→ **Activity**:
Each line below that holds the string "skal" counts once; report the total and nothing else.

╭─ Dataset extract

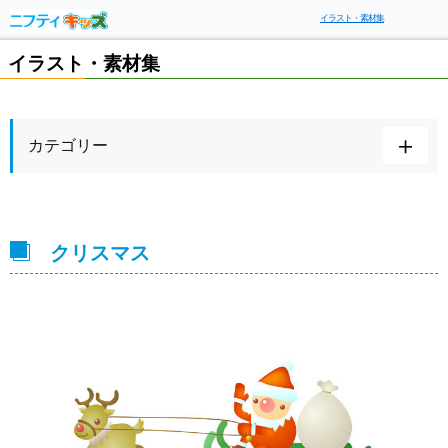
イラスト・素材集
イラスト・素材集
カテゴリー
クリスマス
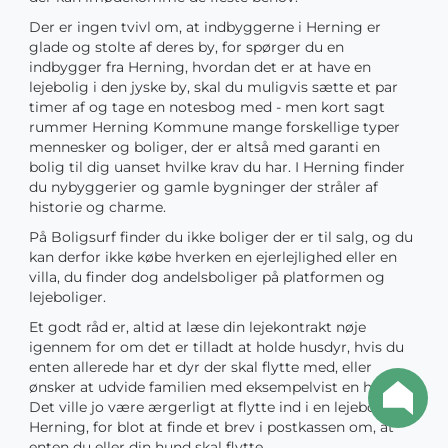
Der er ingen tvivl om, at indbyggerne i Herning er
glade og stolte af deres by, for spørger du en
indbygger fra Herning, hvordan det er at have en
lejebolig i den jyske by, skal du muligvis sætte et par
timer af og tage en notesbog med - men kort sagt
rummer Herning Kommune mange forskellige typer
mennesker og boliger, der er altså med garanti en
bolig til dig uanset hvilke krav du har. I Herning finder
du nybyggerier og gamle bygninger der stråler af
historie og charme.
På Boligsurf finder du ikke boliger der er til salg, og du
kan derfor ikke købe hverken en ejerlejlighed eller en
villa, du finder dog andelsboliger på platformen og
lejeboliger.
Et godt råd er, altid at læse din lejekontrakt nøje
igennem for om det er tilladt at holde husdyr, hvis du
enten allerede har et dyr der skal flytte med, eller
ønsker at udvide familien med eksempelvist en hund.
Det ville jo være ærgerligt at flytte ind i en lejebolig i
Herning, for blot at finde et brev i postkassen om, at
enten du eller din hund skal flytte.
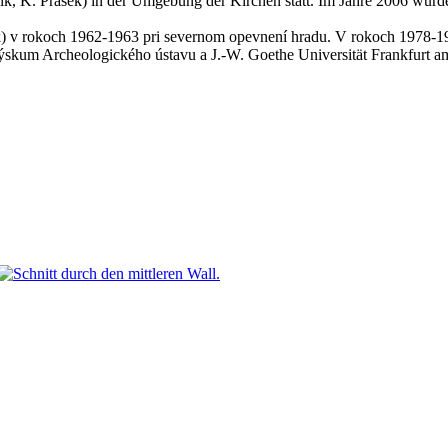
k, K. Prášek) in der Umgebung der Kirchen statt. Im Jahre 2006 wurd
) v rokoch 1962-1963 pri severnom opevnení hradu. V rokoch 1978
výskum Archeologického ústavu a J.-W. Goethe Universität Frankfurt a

╰─
╭─ Dataset extract

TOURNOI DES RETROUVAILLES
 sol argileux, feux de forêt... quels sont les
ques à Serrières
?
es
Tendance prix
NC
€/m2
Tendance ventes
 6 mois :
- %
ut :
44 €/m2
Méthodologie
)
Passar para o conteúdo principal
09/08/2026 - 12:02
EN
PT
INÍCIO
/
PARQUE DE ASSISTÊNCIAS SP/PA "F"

╰─

→ **Solution to this task**:
3